Demand for organic food continues to vastly outstrip production growth. For growers and investors, the widening gap translates into big premiums for certified crops – and more stable prices, delegates heard at the Agri Investor Forum on Wednesday.
If there was one organic product you could invest a lot in and still sleep well at night, it would probably have to be something most people have for breakfast.
Or at least that’s the view of Craig Wichner, managing partner of Farmland LP. “About 84 percent of US households buy organic food. And the first product they buy is organic milk, to feed their organic baby,” he said on a panel at Agri Investor’s Chicago Forum, being held this week.
His point was stark: demand for organic products is running miles ahead of supply – and it’s about to get worse. Consumption has been growing at a double-digit rate for the last 25 years; Amazon’s purchase of Whole Foods suggests the trend may well accelerate.

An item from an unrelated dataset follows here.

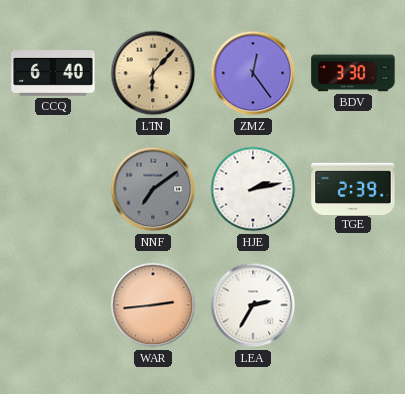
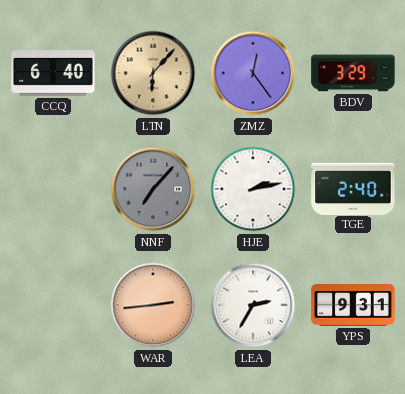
BDV: 3:30 -> 3:29
NNF: 7:09 -> 7:07
TGE: 2:39 -> 2:40
YPS: none -> 9:31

Yet organic operations occupy only 1 percent of US farmland, and certifications are growing at ‘only’ 8 percent a year.
As a counterpoint, Jay Pierrepoint, principal and president of asset management at Equilibrium Capital, noted that 92 percent of Walmart shoppers say they want to buy more organic food but can’t afford it.
He said the industry has to learn to produce organic food at the right price point, which he argued was largely a function of scale of operations and labor availability. On the latter, Pierrepoint noted that costs had jumped by 50 percent in recent years, owing to migrant workers returning to their home countries amid a tougher stance against immigration in Washington.
Yet for farmers and their funders, there was no doubt about the opportunity. Organic blueberries, Wichner said, tend to command premiums of 300-350 percent; for butternut squash, he reckoned premiums stood at around 200 percent.
But perhaps the greatest draw lies elsewhere. Conventional crops, Wichner said, have often suffered from very volatile market prices; organic prices have been much more stable.
“Extreme demand pressures mean it’s the middleman that gets squeezed,” he said. “Growers end up capturing more of the value.”